“The women I know”, focuses on a new body of works consisting of four moving portraits of female friends in Ghada Amer’s signature embroidered painting style, along with a black and white self-portrait. The series is the latest development of Amer’s superimposition of figures and text, a visual approach she started to experiment with in 2013. For these bold and vivid depictions of friends and collaborators she departs from the stereotypical figures sourced from porn magazines and popular culture we have seen in earlier work. In these intimate portraits, supported by a strong emotional background, substance seems to emanate from the canvas, reminding us of women we know. The faces of the sitters are inextricably intertwined with a textual background made of quotes related to politics and feminism that are repeated all over the canvas. They reflect an array of the social concerns at the core of Amer’s creative process, and include phrases such as ‘Your silence will not protect you’, by feminist writer Audre Lorde, or ‘It was we the people; not we the white male citizens; nor we the male citizens; but we the whole people, who formed the Union.[…] Men, their rights and nothing more; women, their rights and nothing less’, by activist Susan B. Anthony.

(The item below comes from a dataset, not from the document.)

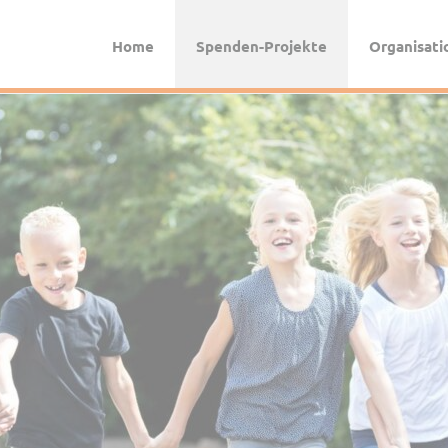
Home
Spenden-Projekte
Organisati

The exhibition also gathers a constellation of ceramics surveying the artist’s most recent sculptural works. Just like embroidery, ceramics is another way for Amer to paint without painting, freeing herself from subordination. The exhibition displays sculptures created over the last couple of years in two distinct formal styles: figurative plates and large ceramic slabs that Amer considers paintings, as well as purely abstract sculptures.
Ghada Amer (b. 1963 in Cairo, Egypt) lives and works in New York. A survey of her work will be published by Skira in March 2021.